Hal Murray hmurray at megapathdsl.net
Mon Jun 27 01:11:03 UTC 2016


esr at thyrsus.com said:
>> We could try simplifying things to only supporting lock-everything-I-need 
>> rather than specifying how much.  There might be a slippery slope if 
>> something like a thread stack needs a sane size specified.

> I'm not intimate with mlockall, but it looks like it works that way now. 

There is a back door way to specify a limit.  Part of it is the total.  Part 
of it is the stack size for new threads.

[way to count page faults]
> I don't know.  I can do some research, but I'm not sure "enough page faults
> to merit memory locking" would be a well-defined threshold even if I knew
> how to count them. 

If the answer was 0 then we wouldn't have to discuss the threshold.

----------


> I believe you're right that these platforms don't have it.  The question is,
> how important is that fact?  Is the performance hit from synchronous DNS
> really a showstopper?  I don't know the answer. 

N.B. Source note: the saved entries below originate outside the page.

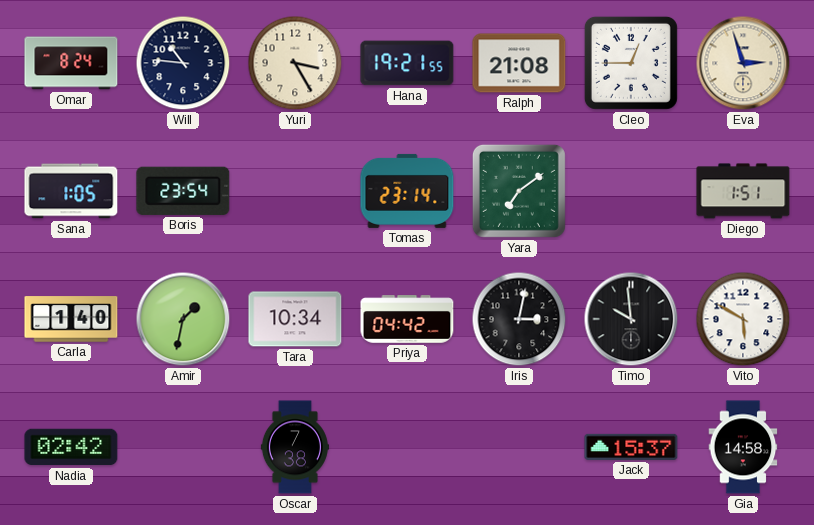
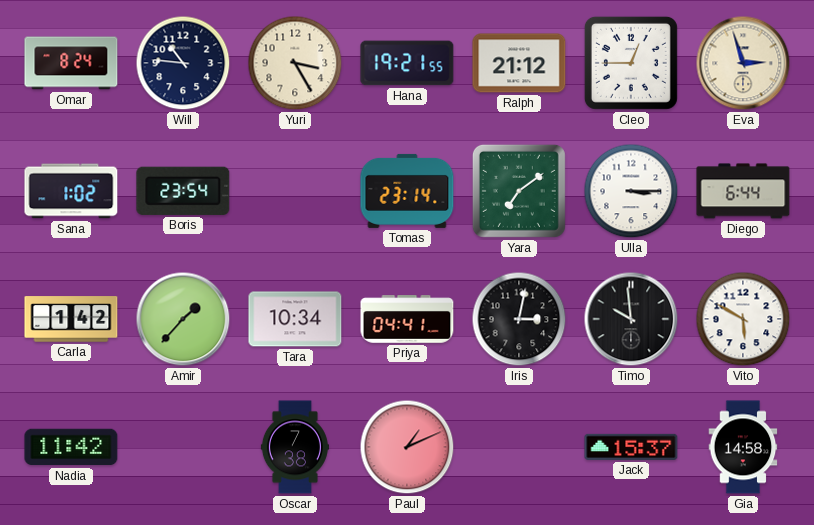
Ralph: 21:08 -> 21:12
Sana: 1:05 -> 1:02
Ulla: none -> 3:15
Diego: 1:51 -> 6:44
Carla: 1:40 -> 1:42
Amir: 1:32 -> 1:37
Priya: 04:42 -> 04:41
Nadia: 02:42 -> 11:42
Paul: none -> 1:11
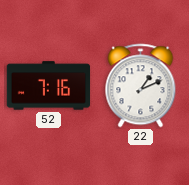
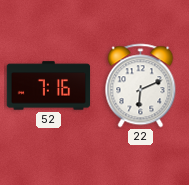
22: 1:11 -> 6:11
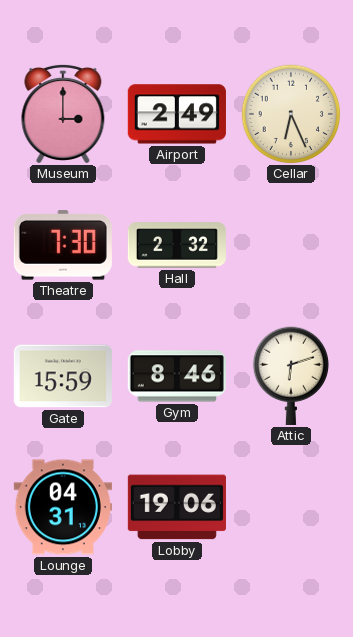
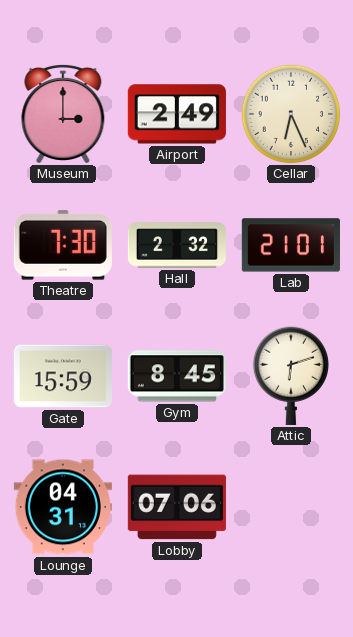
Lab: none -> 21:01
Gym: 8:46 -> 8:45
Lobby: 19:06 -> 07:06
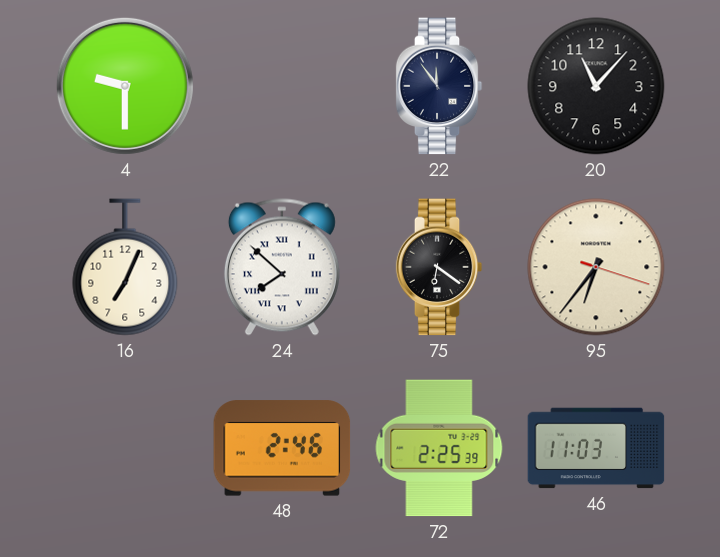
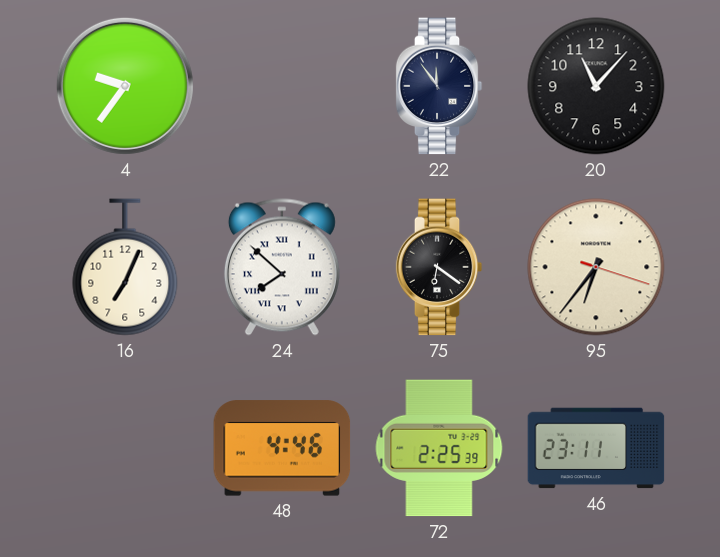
4: 9:30 -> 9:36
48: 2:46 -> 4:46
46: 11:03 -> 23:11
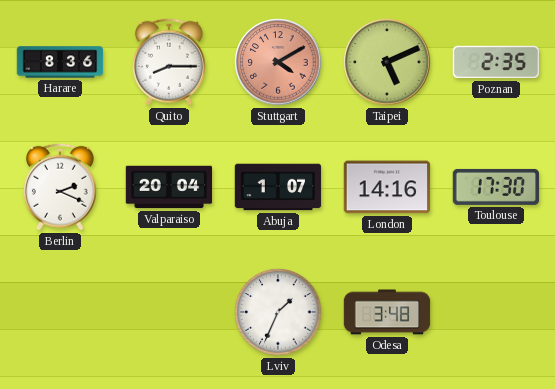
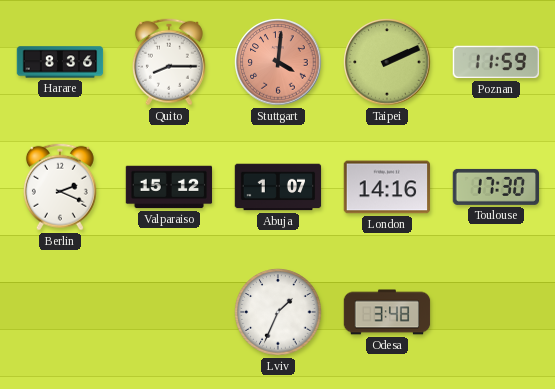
Stuttgart: 4:10 -> 4:01
Taipei: 5:11 -> 2:11
Poznan: 2:35 -> 11:59
Valparaiso: 20:04 -> 15:12
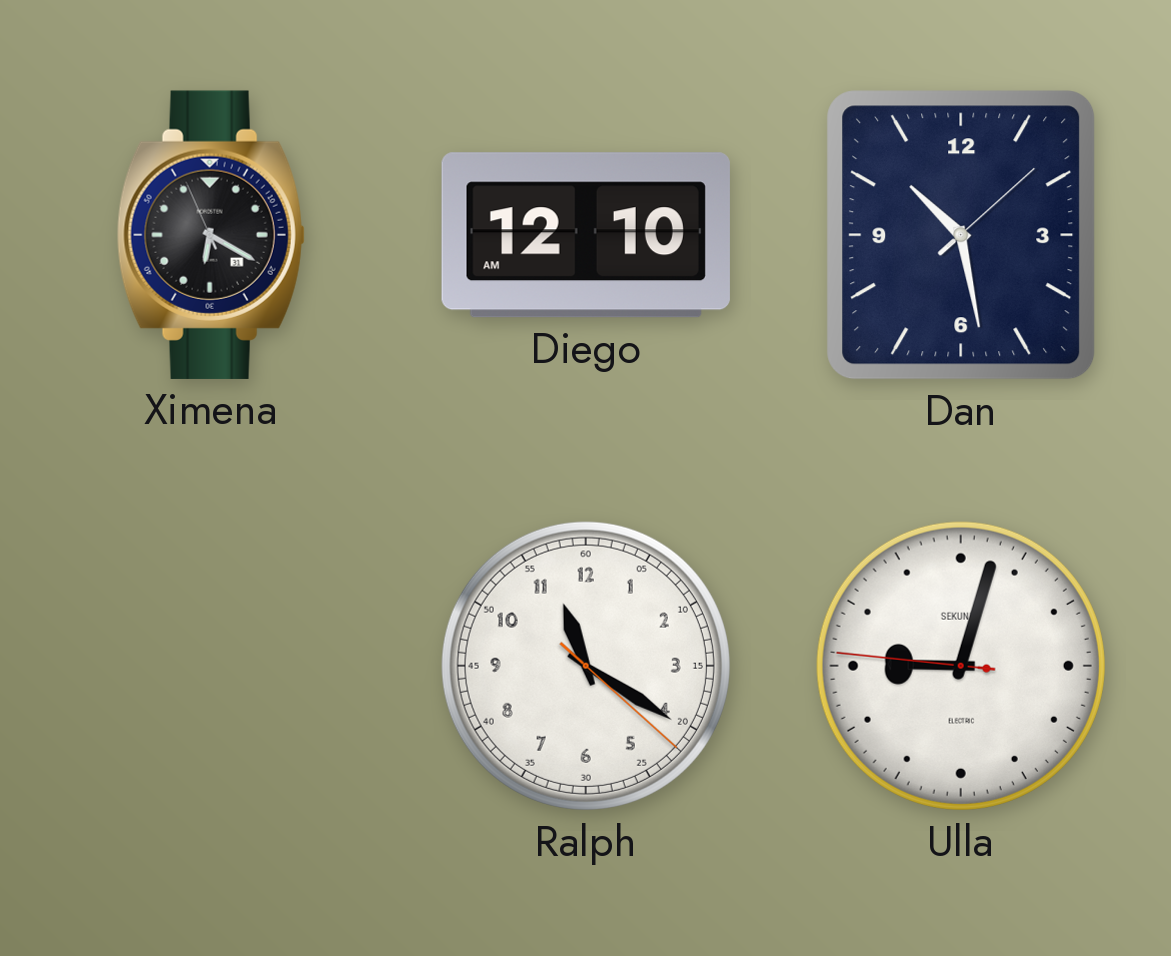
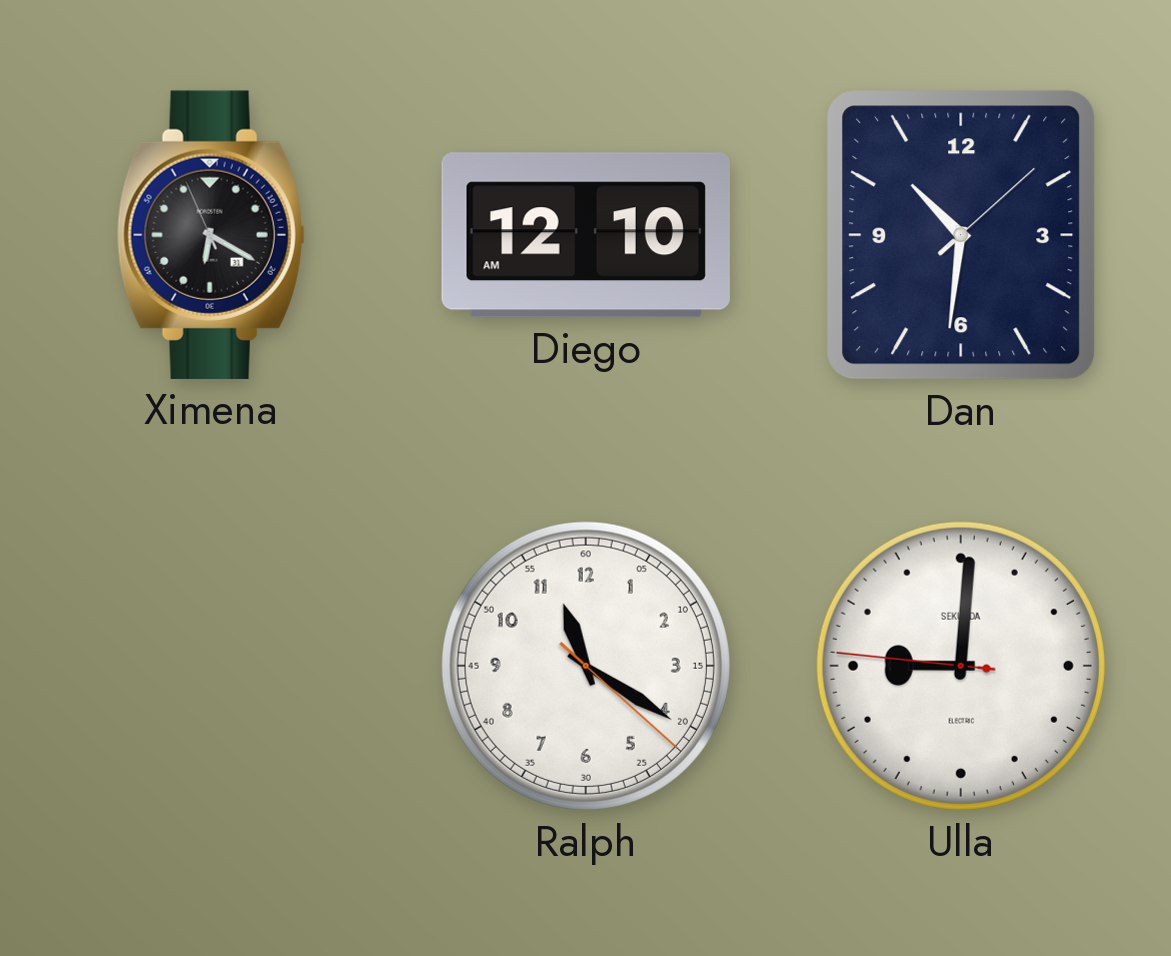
Dan: 10:28 -> 10:31
Ulla: 9:02 -> 9:00
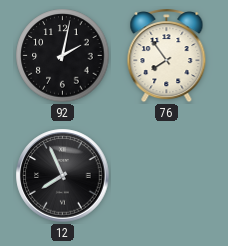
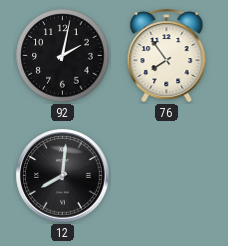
12: 7:56 -> 8:01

There are two cases I know of where ntpd does a DNS lookup after it gets 
started.

One is the try again when DNS for the normal server case doesn't work during 
initialization.  It will try again occasionally until it gets an answer. 
(which might be negative)

The main one is the pool code trying for a new server.  I think we should be 
extending this rather than dropping it.  There are several possibles in this 
area.  The main one would be to verify that a server you are using is still 
in the pool.  (There isn't a way to do that yet - the pool doesn't have any 
DNS support for that.)  The other would be to try replacing the poorest 
server rather than only replacing dead servers.

DNS lookups can take a LONG time.  I think I've seen 40 seconds on a failing 
case.

If we get the recv time stamp from the OS, I think the DNS delays won't 
introduce any lies on the normal path.  We could test that by putting a sleep 
in the main loop.  (There is a filter to reject packets that take too long, 
but I think that's time-in-flight and excludes time sitting on the server.)

There are two cases I can think of where a pause in ntpd would cause 
troubles.  One is that it would mess up refclocks.  The other is that packets 
will get dropped if too many of them arrive.

I think that means we could use the pool command on a system without 
refclocks.  That covers end nodes and maybe lightly loaded servers.

-------

It's worth checking out the input buffering side of things.  There may be 
some code there that we don't need.  I think there is a pool of buffers.  
Where can a buffer sit other than on the free queue.   Why do we need a pool?